Trabalho enviado por: Raquel Cristina Simoes

Data: 28/07/2004

Aterro Sanitário


As causas das agressões ao meio ambiente são de ordem política, cultural e econômica. A sociedade civil ainda não prioriza, como deveria, por insensibilidade, a defesa do meio ambiente. Ao contrário das sociedades indígenas, cuja cultura respeitava a natureza, o homem moderno só começou a perceber a necessidade de combater a poluição quando os efeitos dela lhes caíram sobre a cabeça . Empresários com visão de curtos prazos, inescrupulosos e indiferentes aos danos ao meio ambiente, deixaram em segundo plano o controle ambiental.

A destinação correta dos lixos domésticos é uma incógnita, porque depende de muitos fatores a serem considerados na decisão. Nos próprios países adiantados, por exemplo, há aterros sanitários para orgânicos (Pittsburgh), onde nem se cogita do aproveitamento dos gases gerados (são queimados) ou de produzir adubos (compostagem), dando-se, todavia, extremo cuidado à proteção do solo e ao tratamento do chorume (caldo orgânico gerado na decomposição) que é altamente poluidor dos corpos hídricos.

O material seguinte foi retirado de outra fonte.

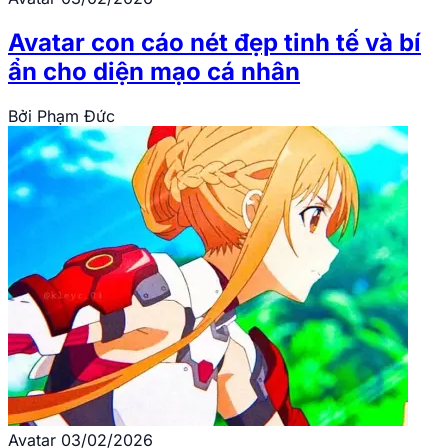
Avatar con cáo nét đẹp tinh tế và bí
ẩn cho diện mạo cá nhân
Bởi
Phạm Đức
Avatar
03/02/2026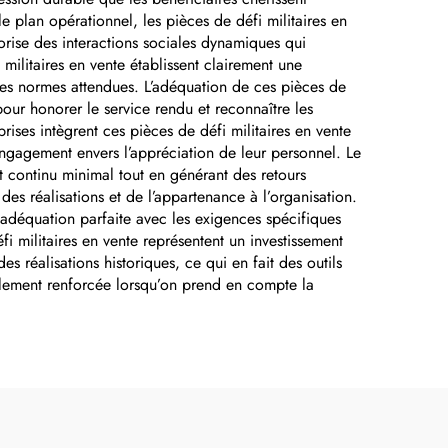
n
plan opérationnel, les pièces de défi militaires en
vorise des interactions sociales dynamiques qui
sé,
 militaires en vente établissent clairement une
les normes attendues. L’adéquation de ces pièces de
pour honorer le service rendu et reconnaître les
rises intègrent ces pièces de défi militaires en vente
gagement envers l’appréciation de leur personnel. Le
nt continu minimal tout en générant des retours
s réalisations et de l’appartenance à l’organisation.
 adéquation parfaite avec les exigences spécifiques
 militaires en vente représentent un investissement
s réalisations historiques, ce qui en fait des outils
ablement renforcée lorsqu’on prend en compte la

Os chamados aterros sanitários controlados têm os seus projetos prevendo suas localizações observados os mananciais hídricos subterrâneos e superficiais em posições favoráveis; o solo da base devidamente compactado e impermeabilizado pela própria argila ou com a utilização de mantas de polietileno; já se prevêem caminhos adequados para o chorume e as formas de tratá-los; já ficam previstas as tubulações verticais e perfuradas colocadas na massa do aterro para coleta dos gases que serão gerados, dando a eles destinações que podem ser a simples queima; já se prevêem as coberturas com terra a cada disposição do lixo e finalmente, já fica definido um gerenciamento dos posicionamentos das células, coordenado com as movimentações de caminhões e pás carregadeiras.


Aterro Controlado

É uma técnica de disposição de resíduos sólidos urbanos no solo, sem causar danos ou riscos à saúde pública e a sua segurança, minimizando os impactos ambientais. Este método utiliza princípios de engenharia para confinar os resíduos sólidos, cobrindo-os com uma camada de material inerte na conclusão de cada jornada de trabalho.

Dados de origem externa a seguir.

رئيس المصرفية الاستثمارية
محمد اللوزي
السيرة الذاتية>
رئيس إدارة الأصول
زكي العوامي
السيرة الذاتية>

Esta forma de disposição produz, em geral, poluição localizada, pois similarmente ao aterro sanitário, a extensão da área de disposição é minimizada. Porém, geralmente não dispõe de impermeabilização de base (comprometendo a qualidade das águas subterrâneas), nem sistemas de tratamento de chorume ou de dispersão dos gases gerados. Este método é preferível ao lixão, mas, devido aos problemas ambientais que causa e aos seus custos de operação, a qualidade é inferior ao aterro sanitário.

Na fase de operação, realiza-se uma impermeabilização do local, de modo a minimizar riscos de poluição, e a proveniência dos resíduos é devidamente controlada. O biogás é extraído e as águas lixiviantes são tratadas. A deposição faz-se por células que uma vez preenchidas são devidamente seladas e tapadas. A cobertura dos resíduos faz-se diariamente. Uma vez esgotado o tempo de vida útil do aterro, este é selado, efetuando-se o recobrimento da massa de resíduos com uma camada de terras com 1,0 a 1,5 metro de espessura. Posteriormente, a área pode ser utilizada para ocupações "leves" (zonas verdes, campos de jogos, etc.).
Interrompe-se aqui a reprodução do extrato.